Today (October 1) is the ninth anniversary of when our two boys came from Ethiopia to our home in Mountain Maryland. (We got our Sasha from Guatemala on March 3, 2000.) These are moments I cannot forget, especially since our boys knew enough hardship and sorrow by age four to count for a lifetime of so many of the rest of us.
Today, I listened to Tonya Craft on WGOW and someone asked her about the custody battle and why her children have not been returned to her. Obviously, Tonya had to be measured in her response (and I know I have to be measured in what I say about that situation on this blog), but it was clear that she believes that the injustice she experienced has been magnified by the custody affair.
What do our "got'cha day" celebrations and Tonya's situation have in common to me? Both of them go to the very heart of what it means to be a parent, to have children, to love them, and to have them be an integral part of one's life.

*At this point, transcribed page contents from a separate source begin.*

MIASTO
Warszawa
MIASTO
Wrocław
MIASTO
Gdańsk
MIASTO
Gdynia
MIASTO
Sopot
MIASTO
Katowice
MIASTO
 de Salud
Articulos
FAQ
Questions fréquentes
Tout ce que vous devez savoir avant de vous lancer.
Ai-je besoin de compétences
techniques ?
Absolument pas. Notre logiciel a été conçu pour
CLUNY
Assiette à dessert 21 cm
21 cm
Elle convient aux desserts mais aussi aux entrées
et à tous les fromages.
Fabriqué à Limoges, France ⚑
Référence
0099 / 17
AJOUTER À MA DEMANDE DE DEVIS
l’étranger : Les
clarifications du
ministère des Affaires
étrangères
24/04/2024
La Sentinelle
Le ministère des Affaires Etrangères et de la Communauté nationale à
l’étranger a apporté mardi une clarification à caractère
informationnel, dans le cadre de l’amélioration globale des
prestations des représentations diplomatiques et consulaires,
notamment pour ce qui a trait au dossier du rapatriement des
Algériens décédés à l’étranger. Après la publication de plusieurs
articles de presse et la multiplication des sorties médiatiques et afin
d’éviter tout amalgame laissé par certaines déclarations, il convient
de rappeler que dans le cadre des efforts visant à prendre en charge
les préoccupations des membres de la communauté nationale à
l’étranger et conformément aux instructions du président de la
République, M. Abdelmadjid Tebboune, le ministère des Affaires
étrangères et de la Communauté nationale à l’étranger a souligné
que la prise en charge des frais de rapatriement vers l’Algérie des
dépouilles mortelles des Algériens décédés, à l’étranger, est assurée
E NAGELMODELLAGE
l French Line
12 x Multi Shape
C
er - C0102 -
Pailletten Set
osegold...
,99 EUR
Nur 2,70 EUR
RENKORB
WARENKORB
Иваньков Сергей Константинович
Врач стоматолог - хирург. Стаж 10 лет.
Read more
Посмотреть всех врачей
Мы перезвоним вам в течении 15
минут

My wife and I made a choice more than a decade that changed our lives dramatically, and yet we regret nothing. This was what we wanted to do, and what we believed (and still believe) God wanted us to do, even though this was the harder path to choose. (My friends are nearing retirement and I only can hope I can live into my 70s, as I will be working the entire time.)
Likewise, Tonya could have given up and just been content to visit with her children on scheduled visits, but that is not Tonya Craft. This is a person who has a strong sense of what is right and what is wrong and what she must do, and what she must be willing to give up to have justice done not only in her life, but in the lives of her children. This is a mother who knows in her heart what my wife and I know each "got'cha day," and that is our children mean everything to us and we are willing to give up everything for them.
People want to know why I come down so hard on the authorities in these faux "child molestation" cases. Those who know me know the answer is easy: the idea of the authorities lying and abusing the law so a mother or a father can be separated from the ones they love the most for the rest of their lives is utterly abhorrent to me. It is not something I can accept, nor will I ever accept it.
If you want to know why I say the things I do about Len Gregor, Chris Arnt, Tim Deal, and Brian House that I have said, you only have to understand that I am a father who gave up much to give three orphans a home. Yet, I can assure all of you that these people would lie in a heartbeat if they thought I could be dragged away from my family and thrown into prison, labeled a "child molester." They are monsters, all of them, and if they wish to be Hellbound, that is their choice and their privilege.
They tried to do this to Tonya Craft, and she, too, gave up everything to fight them. Their lies and fabrications did not work, although to this day, Tonya has been without the children who rightfully are hers, all because some people knew they could get away with lying because the State of Georgia refuses to punish those who lie in the name of pursuing the state's cases.
In Apison, James and Maria Combs face the very real prospect of James going to prison for the rest of his life, and from what I have seen and read, for the life of me I cannot find any credible evidence of child molestation on his part. In Phoenix, Arizona, the authorities have kidnapped the 14-year-old son of Carola Jacobson and have charged him with unspeakable crimes, yet there is no evidence, other than what I would call "Nifong" evidence: pure nonsense.
It is worth fighting for these people, and it is personal. Very personal.